Lovecraft suffered from terrifying nightly disturbances and nightmares which lasted until his own death. This deeply personal material also clinged to his stories, such as The Case of Charles Dexter Ward (1928). "From a private hospital for the insane near Providence, Rhode Island, there recently disappeared an exceedingly singular person.

He bore the name of Charles Dexter Ward, and was placed under restraint most reluctantly by the grieving father who had watched his aberration grow from a eccentricity to a dark mania involving both a possibility of murderous tendencies and a peculiar change in the apparent contents of his mind."

Lovecraft grew up as a fringe member of the conservative New England aristocracy. He was educated at local schools, although often he was kept away from school by his overprotective mother. Lovecraft's poor health as a young boy led him to read voluminously from his grandfather's old library.
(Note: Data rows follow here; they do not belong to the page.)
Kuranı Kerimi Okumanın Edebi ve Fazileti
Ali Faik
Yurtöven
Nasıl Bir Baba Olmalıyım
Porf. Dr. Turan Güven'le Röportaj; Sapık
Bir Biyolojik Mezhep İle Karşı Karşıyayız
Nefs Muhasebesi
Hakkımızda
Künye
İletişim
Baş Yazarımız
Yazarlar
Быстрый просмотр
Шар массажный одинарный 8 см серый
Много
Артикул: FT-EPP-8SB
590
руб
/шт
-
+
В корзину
During this time he found the works of Edgar Allan Poe, who had visited several times the library in Province, and who became the model for his literary compositions. He also read works by Ambrose Bierce, Arthur Machen, Algernon Blackwood, M.R. James, and Lord Dunsany (1878-1957), who inspired him to write the short novel The Dream-Quest of Unknown Kadath (1926-27). "The most poignant sensations of my existence are those of 1896, when I discovered the Hellenic world, and of 1902, when I discovered the myriad suns and worlds of infinite space," Lovecraft once said to his friend. In his early career Lovecraft struggled to assimilate all these literary influences he encountered, finding his own voice after years of writing.
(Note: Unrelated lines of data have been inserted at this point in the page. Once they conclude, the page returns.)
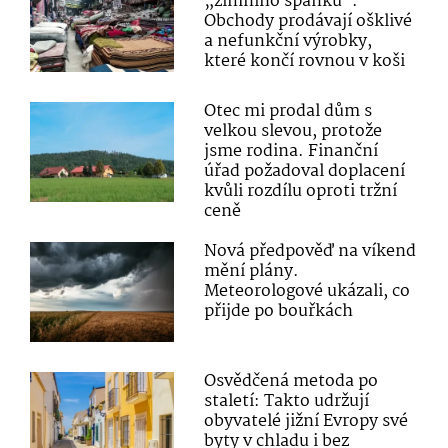
„zimního spánku“.
Obchody prodávají ošklivé
a nefunkční výrobky,
které končí rovnou v koši
Otec mi prodal dům s
velkou slevou, protože
jsme rodina. Finanční
úřad požadoval doplacení
kvůli rozdílu oproti tržní
ceně
Nová předpověď na víkend
mění plány.
Meteorologové ukázali, co
přijde po bouřkách
Osvědčená metoda po
staletí: Takto udržují
obyvatelé jižní Evropy své
byty v chladu i bez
After two and half years of high school, he had a "nervous collapse" and failed to leave secondary school with a diploma. However, he was fascinated by science and by the age of 16 he wrote on astronomy for local newspapers. At the age of 27 he was still at home, writing gloomy tales for amateur publications.

The publisher of Weid Tales magazine, Clark Henneberger, become interested in the work of the Rhode Island hermit, a character not far from his stories, and published 'Dragon' in the Octobor 1923 issue. Henneberger bought everything he wrote. For Harry Houdini, the famous magician who "contributed" to the magazine, Lovecraft ghostwrote 'Imprisoned with the Pharaohs' (1924). Eventually Lovecraft was offered the job of editor at Weird Tales, but he turned the offer down.

Lovecraft's mother died when the author was 31 - at the same insane asylum as his father. Lovecraft continued to live with his two aunts. His marriage in 1924 with Sonia Greene, who was seven years his senior, lasted only until 1926. Sonia was a Jew and she has recalled that her husband hated Jewish immigrants, but he was an "adequately excellent lover."

After two miserable year in New York, an example of the disintegration of society, "a babel of sound and filth," Lovecraft moved back to Providence, where he spent the rest of his life with his aunts. Social contacts Lovecraft maintained mainly by mail - Lovecraft's letters to Clark Ashton Smith (1893-1961) alone averaged about 40,000 words a year. While still in his thirties, he began referring to himself as an "old gentleman" and signing his letters as "Grandpa". L. Sprague de Camp has claimed in Lovecraft: A Biography (1975) that the author wrote over 1000,000 letters.